Тут земля затряслась – прибыло пополнение, приехала тюрьма на колёсах, и все надзиратели пошли ее встречать. Мне тоже стало интересно, кого еще привезли. Рабы выпрыгивали из клетки и строились. Охранники всех разогнали по местам, и тут я увидел, как из большого сундука достали мешок, из него вытрясли тело зеленого существа и утащили его в шатер.

Вечером, после того как я всех накормил, мне велели отнести пайку в клетку. Я взял порцию и пошел в клетку, там сидел тот зеленый, небольшого роста гоблин. Когда я открыл клетку, увидел, что он весь избит, на нем не было живого места. Поставив его ужин и кувшин с водой, я хотел уйти, но он спросил, есть ли чистая вода и кусок тряпки, чтобы протереть раны. Я сказал, что есть, могу принести. Когда я выполнил его просьбу, он сказал, что отблагодарит меня, и я его никогда не забуду.

Утром, когда все были накормлены, я стоял на коленях в шатре у начальника и получал дубинкой по хребту и, может быть, получил бы больше и был бы отправлен в каму, но меня спасло отсутствие повара и необходимость кормить ораву народа. Когда меня выкинули и, попинав ногами, отпустили для прибавления ума, я пошел ближе к кухне. Позже явился охранник и запретил мне давать зеленому что-либо кроме еды и воды. Он рассказал, что эта тварь ночью намочила тряпку, завязала между прутьев клетки, разогнула их и сбежала. Но его поймали. Когда охранник ушел, я, еле шевелясь после побоев моими побитыми ребрами и синяками, понял, что действительно не забуду эту зеленую тварь.
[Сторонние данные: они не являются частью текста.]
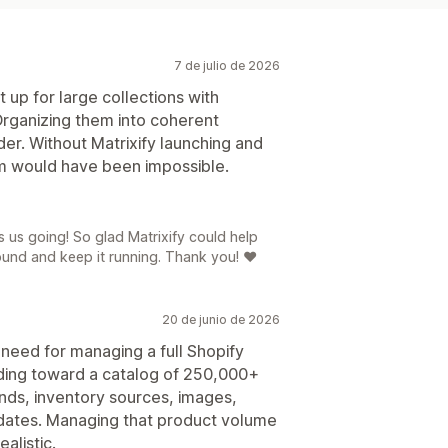
7 de julio de 2026
t up for large collections with
Organizing them into coherent
der. Without Matrixify launching and
 would have been impossible.
ps us going! So glad Matrixify could help
nd and keep it running. Thank you! ❤️
20 de junio de 2026
e need for managing a full Shopify
ilding toward a catalog of 250,000+
nds, inventory sources, images,
updates. Managing that product volume
alistic.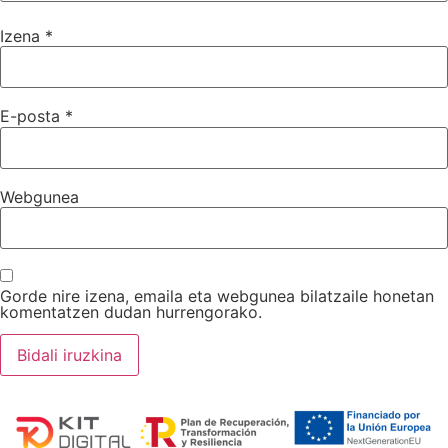
Izena
*
E-posta
*
Webgunea
Gorde nire izena, emaila eta webgunea bilatzaile honetan
komentatzen dudan hurrengorako.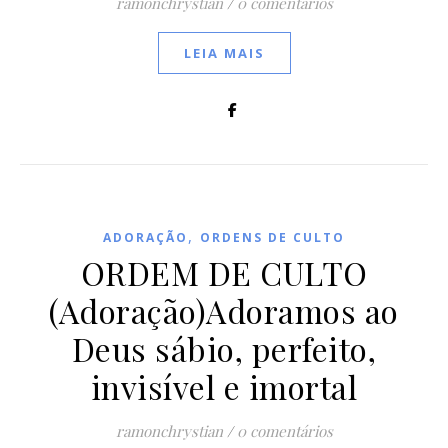
ramonchrystian
/
0 comentários
LEIA MAIS
,
ADORAÇÃO
ORDENS DE CULTO
ORDEM DE CULTO
(Adoração)Adoramos ao
Deus sábio, perfeito,
invisível e imortal
ramonchrystian
/
0 comentários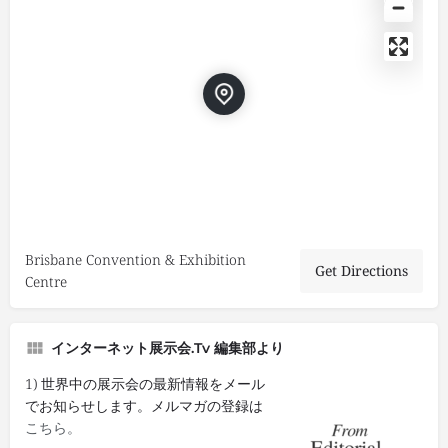
Brisbane Convention & Exhibition
Get Directions
Centre
インターネット展示会.tv 編集部より
1) 世界中の展示会の最新情報をメール
でお知らせします。メルマガの登録は
こちら。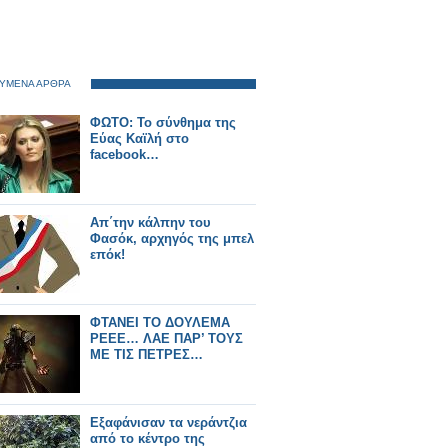
ΥΜΕΝΑ ΑΡΘΡΑ
ΦΩΤΟ: Το σύνθημα της
Εύας Καϊλή στο
facebook…
Απ΄την κάλπην του
Φασόκ, αρχηγός της μπελ
επόκ!
ΦΤΑΝΕΙ ΤΟ ΔΟΥΛΕΜΑ
ΡΕΕΕ… ΛΑΕ ΠΑΡ’ ΤΟΥΣ
ΜΕ ΤΙΣ ΠΕΤΡΕΣ…
Εξαφάνισαν τα νεράντζια
από το κέντρο της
Вечером, когда я понес ему пайку, у клетки стоял охранник. Я поставил еду и взглянул на гоблина: они его избили сильнее, чем меня. Когда я хотел уйти, он сказал: «Прости, парнишка, что так вышло, я не хотел». Но я молча удалился в пещеру.

Утром объявился старик, ничего не рассказывая, и мы занимались своими делами. Потом я поделился новостями, что тут случилось, и про маленького зеленого гада, за которого меня побили. Старик сам понес ему пайку и, когда вернулся, был доволен, сказал, что, если все облака тут сойдутся, начнется нехилая заваруха, а сам улыбнулся, точно что-то задумал.
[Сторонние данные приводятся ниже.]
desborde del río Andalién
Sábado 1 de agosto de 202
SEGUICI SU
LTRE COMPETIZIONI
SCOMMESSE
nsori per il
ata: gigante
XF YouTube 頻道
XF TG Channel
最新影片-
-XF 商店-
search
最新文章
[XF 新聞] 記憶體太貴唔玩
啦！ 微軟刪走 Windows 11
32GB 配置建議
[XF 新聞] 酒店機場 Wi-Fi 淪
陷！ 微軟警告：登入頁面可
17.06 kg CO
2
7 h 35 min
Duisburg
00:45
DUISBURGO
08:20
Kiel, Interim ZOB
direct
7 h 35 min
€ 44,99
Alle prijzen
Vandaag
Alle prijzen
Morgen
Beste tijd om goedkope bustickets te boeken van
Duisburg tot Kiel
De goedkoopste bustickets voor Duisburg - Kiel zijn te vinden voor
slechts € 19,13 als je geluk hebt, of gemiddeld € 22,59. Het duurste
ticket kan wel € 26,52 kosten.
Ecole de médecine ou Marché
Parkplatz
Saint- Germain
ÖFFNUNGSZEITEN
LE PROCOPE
Позже меня отправили на уборку пещеры, и я провозился там больше половины дня, а потом – в каму, да, в сам каму, в котором я не был ни разу за все время. Я долго спускался по лестницам и переходам, даже взмок, пока добрался до шатра, где сидели надзиратели. Когда я вошёл в шатёр, и меня увидел Аллу (начальник нижних охранников), он заулыбался и приветливо предложил мне попить.

– Дум-дум, ты уже почти две луны (Луна – один год) тут и ни разу не посетил наш прекрасный шатер, расскажи нам, как ты смог избежать работы в каму? Ты должен был тут не только работать, но и сдохнуть, а ты жив, и, я смотрю, крепчаешь, становишься настоящим мужчиной. Расскажи, какие пески тебя хранят, и что за боги дают такую удачу?

Я просто улыбнулся, а он продолжал смеяться и говорить:

– Дум-дум, хочешь узнать, что мы тут добываем, и для чего столько рабов тут работает? – Подойдя к небольшому сундуку, он открыл его. Там лежали кристаллы: белые, голубые, с горошину, с большое яблоко, почти полный сундук, и, когда я присмотрелся, как они сверкают на солнце, Аллу резко закрыл крышку и сказал: – Это рупы (местная валюта – минералы), на них ты можешь купить себе свободу, а на то количество, что лежит здесь, можно купить большой замок, войска и жить, не зная нужды всю жизнь.